======== Supplied material
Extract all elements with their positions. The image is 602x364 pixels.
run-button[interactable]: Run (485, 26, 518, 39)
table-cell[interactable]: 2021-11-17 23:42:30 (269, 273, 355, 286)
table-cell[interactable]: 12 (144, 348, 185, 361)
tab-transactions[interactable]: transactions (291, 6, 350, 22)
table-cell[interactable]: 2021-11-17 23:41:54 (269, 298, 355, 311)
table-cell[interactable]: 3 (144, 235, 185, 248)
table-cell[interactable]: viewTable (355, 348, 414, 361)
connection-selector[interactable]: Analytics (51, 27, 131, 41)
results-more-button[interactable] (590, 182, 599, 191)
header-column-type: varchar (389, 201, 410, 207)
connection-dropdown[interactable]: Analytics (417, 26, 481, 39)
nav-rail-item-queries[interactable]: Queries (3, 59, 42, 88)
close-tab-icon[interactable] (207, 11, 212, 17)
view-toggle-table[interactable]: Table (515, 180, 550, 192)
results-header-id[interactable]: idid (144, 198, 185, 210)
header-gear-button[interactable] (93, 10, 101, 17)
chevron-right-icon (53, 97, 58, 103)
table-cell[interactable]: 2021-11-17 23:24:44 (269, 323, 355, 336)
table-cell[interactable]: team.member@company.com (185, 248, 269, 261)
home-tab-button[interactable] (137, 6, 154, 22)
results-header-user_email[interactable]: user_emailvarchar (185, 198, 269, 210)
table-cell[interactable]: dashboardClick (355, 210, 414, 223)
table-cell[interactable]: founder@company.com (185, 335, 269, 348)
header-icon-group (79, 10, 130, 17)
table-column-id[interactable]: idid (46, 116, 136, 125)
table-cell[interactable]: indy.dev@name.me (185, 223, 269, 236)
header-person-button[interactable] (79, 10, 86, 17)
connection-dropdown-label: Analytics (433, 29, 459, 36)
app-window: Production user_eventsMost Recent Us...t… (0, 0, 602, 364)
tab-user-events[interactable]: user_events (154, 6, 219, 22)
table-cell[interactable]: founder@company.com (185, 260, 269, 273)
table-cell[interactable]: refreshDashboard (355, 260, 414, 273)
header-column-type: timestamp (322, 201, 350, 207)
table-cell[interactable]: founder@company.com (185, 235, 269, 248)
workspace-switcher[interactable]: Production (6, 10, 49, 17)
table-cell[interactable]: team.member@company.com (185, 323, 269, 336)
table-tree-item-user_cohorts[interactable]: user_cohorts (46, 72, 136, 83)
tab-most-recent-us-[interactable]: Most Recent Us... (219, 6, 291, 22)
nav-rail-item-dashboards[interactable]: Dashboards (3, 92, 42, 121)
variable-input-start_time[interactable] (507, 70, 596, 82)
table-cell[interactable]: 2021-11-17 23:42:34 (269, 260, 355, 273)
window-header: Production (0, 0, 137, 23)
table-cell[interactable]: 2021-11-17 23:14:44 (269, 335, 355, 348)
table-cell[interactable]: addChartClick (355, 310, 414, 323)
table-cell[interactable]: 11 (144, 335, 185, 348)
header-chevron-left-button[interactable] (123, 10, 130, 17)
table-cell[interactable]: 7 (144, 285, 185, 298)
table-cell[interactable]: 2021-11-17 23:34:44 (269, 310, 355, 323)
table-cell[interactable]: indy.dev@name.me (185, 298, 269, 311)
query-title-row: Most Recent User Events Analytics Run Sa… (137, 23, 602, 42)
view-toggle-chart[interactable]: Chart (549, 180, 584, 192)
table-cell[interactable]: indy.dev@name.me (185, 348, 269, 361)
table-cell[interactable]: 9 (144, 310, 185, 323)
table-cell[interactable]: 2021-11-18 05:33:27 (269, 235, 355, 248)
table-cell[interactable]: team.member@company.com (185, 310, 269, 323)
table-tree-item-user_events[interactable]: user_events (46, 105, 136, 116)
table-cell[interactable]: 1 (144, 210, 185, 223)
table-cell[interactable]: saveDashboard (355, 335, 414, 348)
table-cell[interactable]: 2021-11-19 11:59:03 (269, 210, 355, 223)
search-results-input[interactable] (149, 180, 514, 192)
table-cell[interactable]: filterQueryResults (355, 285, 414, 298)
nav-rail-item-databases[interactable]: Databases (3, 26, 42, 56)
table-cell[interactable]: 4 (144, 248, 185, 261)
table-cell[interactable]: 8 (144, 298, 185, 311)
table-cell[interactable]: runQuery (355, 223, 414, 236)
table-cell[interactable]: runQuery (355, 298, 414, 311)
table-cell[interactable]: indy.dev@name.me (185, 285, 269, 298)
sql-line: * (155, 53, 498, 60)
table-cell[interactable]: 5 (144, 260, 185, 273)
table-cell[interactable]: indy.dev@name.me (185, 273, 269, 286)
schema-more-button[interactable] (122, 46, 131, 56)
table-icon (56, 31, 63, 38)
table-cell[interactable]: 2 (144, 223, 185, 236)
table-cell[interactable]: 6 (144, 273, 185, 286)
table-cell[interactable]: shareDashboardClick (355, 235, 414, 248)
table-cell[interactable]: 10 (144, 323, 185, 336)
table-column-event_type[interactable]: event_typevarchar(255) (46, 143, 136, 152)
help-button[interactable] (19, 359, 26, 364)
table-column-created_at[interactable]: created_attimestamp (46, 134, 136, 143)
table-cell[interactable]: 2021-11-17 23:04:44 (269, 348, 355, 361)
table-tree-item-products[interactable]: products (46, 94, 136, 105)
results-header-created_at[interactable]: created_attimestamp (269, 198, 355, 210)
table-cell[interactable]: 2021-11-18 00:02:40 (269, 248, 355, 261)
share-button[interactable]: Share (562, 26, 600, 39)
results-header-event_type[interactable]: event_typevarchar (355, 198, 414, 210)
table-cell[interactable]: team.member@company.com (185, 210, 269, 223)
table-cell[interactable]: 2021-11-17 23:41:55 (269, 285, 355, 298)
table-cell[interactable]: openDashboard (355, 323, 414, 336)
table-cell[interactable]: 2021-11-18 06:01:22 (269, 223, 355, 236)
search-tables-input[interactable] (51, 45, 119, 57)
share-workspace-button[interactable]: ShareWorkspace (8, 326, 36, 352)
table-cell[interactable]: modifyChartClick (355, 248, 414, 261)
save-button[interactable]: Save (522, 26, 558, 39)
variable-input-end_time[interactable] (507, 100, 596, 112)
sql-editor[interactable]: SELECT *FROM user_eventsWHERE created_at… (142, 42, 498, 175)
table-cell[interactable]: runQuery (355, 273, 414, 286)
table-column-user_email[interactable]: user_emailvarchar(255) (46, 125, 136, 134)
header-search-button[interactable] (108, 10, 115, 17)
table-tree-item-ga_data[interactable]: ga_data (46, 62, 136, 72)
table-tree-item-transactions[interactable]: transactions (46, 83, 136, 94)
================
Assignment:
Each line of the data has to be written out exactly as it appears.

Finished task:
Extract all elements with their positions. The image is 602x364 pixels.
run-button[interactable]: Run (485, 26, 518, 39)
table-cell[interactable]: 2021-11-17 23:42:30 (269, 273, 355, 286)
table-cell[interactable]: 12 (144, 348, 185, 361)
tab-transactions[interactable]: transactions (291, 6, 350, 22)
table-cell[interactable]: 2021-11-17 23:41:54 (269, 298, 355, 311)
table-cell[interactable]: 3 (144, 235, 185, 248)
table-cell[interactable]: viewTable (355, 348, 414, 361)
connection-selector[interactable]: Analytics (51, 27, 131, 41)
results-more-button[interactable] (590, 182, 599, 191)
header-column-type: varchar (389, 201, 410, 207)
connection-dropdown[interactable]: Analytics (417, 26, 481, 39)
nav-rail-item-queries[interactable]: Queries (3, 59, 42, 88)
close-tab-icon[interactable] (207, 11, 212, 17)
view-toggle-table[interactable]: Table (515, 180, 550, 192)
results-header-id[interactable]: idid (144, 198, 185, 210)
header-gear-button[interactable] (93, 10, 101, 17)
chevron-right-icon (53, 97, 58, 103)
table-cell[interactable]: 2021-11-17 23:24:44 (269, 323, 355, 336)
table-cell[interactable]: team.member@company.com (185, 248, 269, 261)
home-tab-button[interactable] (137, 6, 154, 22)
results-header-user_email[interactable]: user_emailvarchar (185, 198, 269, 210)
table-cell[interactable]: dashboardClick (355, 210, 414, 223)
table-cell[interactable]: founder@company.com (185, 335, 269, 348)
header-icon-group (79, 10, 130, 17)
table-column-id[interactable]: idid (46, 116, 136, 125)
table-cell[interactable]: indy.dev@name.me (185, 223, 269, 236)
header-person-button[interactable] (79, 10, 86, 17)
connection-dropdown-label: Analytics (433, 29, 459, 36)
app-window: Production user_eventsMost Recent Us...t… (0, 0, 602, 364)
tab-user-events[interactable]: user_events (154, 6, 219, 22)
table-cell[interactable]: founder@company.com (185, 260, 269, 273)
table-cell[interactable]: refreshDashboard (355, 260, 414, 273)
header-column-type: timestamp (322, 201, 350, 207)
table-cell[interactable]: founder@company.com (185, 235, 269, 248)
workspace-switcher[interactable]: Production (6, 10, 49, 17)
table-cell[interactable]: team.member@company.com (185, 323, 269, 336)
table-tree-item-user_cohorts[interactable]: user_cohorts (46, 72, 136, 83)
tab-most-recent-us-[interactable]: Most Recent Us... (219, 6, 291, 22)
nav-rail-item-dashboards[interactable]: Dashboards (3, 92, 42, 121)
variable-input-start_time[interactable] (507, 70, 596, 82)
table-cell[interactable]: 2021-11-17 23:42:34 (269, 260, 355, 273)
window-header: Production (0, 0, 137, 23)
table-cell[interactable]: 2021-11-17 23:14:44 (269, 335, 355, 348)
table-cell[interactable]: addChartClick (355, 310, 414, 323)
table-cell[interactable]: 11 (144, 335, 185, 348)
header-chevron-left-button[interactable] (123, 10, 130, 17)
table-cell[interactable]: 7 (144, 285, 185, 298)
table-cell[interactable]: 2021-11-17 23:34:44 (269, 310, 355, 323)
table-cell[interactable]: indy.dev@name.me (185, 298, 269, 311)
query-title-row: Most Recent User Events Analytics Run Sa… (137, 23, 602, 42)
view-toggle-chart[interactable]: Chart (549, 180, 584, 192)
table-cell[interactable]: indy.dev@name.me (185, 348, 269, 361)
table-cell[interactable]: 9 (144, 310, 185, 323)
table-cell[interactable]: 2021-11-18 05:33:27 (269, 235, 355, 248)
table-cell[interactable]: team.member@company.com (185, 310, 269, 323)
table-tree-item-user_events[interactable]: user_events (46, 105, 136, 116)
table-cell[interactable]: 1 (144, 210, 185, 223)
table-cell[interactable]: saveDashboard (355, 335, 414, 348)
table-cell[interactable]: 2021-11-19 11:59:03 (269, 210, 355, 223)
search-results-input[interactable] (149, 180, 514, 192)
table-cell[interactable]: filterQueryResults (355, 285, 414, 298)
nav-rail-item-databases[interactable]: Databases (3, 26, 42, 56)
table-cell[interactable]: 4 (144, 248, 185, 261)
table-cell[interactable]: 8 (144, 298, 185, 311)
table-cell[interactable]: runQuery (355, 223, 414, 236)
table-cell[interactable]: runQuery (355, 298, 414, 311)
table-cell[interactable]: indy.dev@name.me (185, 285, 269, 298)
sql-line: * (155, 53, 498, 60)
table-cell[interactable]: 5 (144, 260, 185, 273)
table-cell[interactable]: indy.dev@name.me (185, 273, 269, 286)
schema-more-button[interactable] (122, 46, 131, 56)
table-icon (56, 31, 63, 38)
table-cell[interactable]: 2 (144, 223, 185, 236)
table-cell[interactable]: 6 (144, 273, 185, 286)
table-cell[interactable]: shareDashboardClick (355, 235, 414, 248)
table-cell[interactable]: 10 (144, 323, 185, 336)
table-column-event_type[interactable]: event_typevarchar(255) (46, 143, 136, 152)
help-button[interactable] (19, 359, 26, 364)
table-column-created_at[interactable]: created_attimestamp (46, 134, 136, 143)
table-cell[interactable]: 2021-11-17 23:04:44 (269, 348, 355, 361)
table-tree-item-products[interactable]: products (46, 94, 136, 105)
results-header-created_at[interactable]: created_attimestamp (269, 198, 355, 210)
table-cell[interactable]: 2021-11-18 00:02:40 (269, 248, 355, 261)
share-button[interactable]: Share (562, 26, 600, 39)
results-header-event_type[interactable]: event_typevarchar (355, 198, 414, 210)
table-cell[interactable]: team.member@company.com (185, 210, 269, 223)
table-cell[interactable]: 2021-11-17 23:41:55 (269, 285, 355, 298)
table-cell[interactable]: openDashboard (355, 323, 414, 336)
table-cell[interactable]: 2021-11-18 06:01:22 (269, 223, 355, 236)
search-tables-input[interactable] (51, 45, 119, 57)
share-workspace-button[interactable]: ShareWorkspace (8, 326, 36, 352)
table-cell[interactable]: modifyChartClick (355, 248, 414, 261)
save-button[interactable]: Save (522, 26, 558, 39)
variable-input-end_time[interactable] (507, 100, 596, 112)
sql-editor[interactable]: SELECT *FROM user_eventsWHERE created_at… (142, 42, 498, 175)
table-cell[interactable]: runQuery (355, 273, 414, 286)
table-column-user_email[interactable]: user_emailvarchar(255) (46, 125, 136, 134)
header-search-button[interactable] (108, 10, 115, 17)
table-tree-item-ga_data[interactable]: ga_data (46, 62, 136, 72)
table-tree-item-transactions[interactable]: transactions (46, 83, 136, 94)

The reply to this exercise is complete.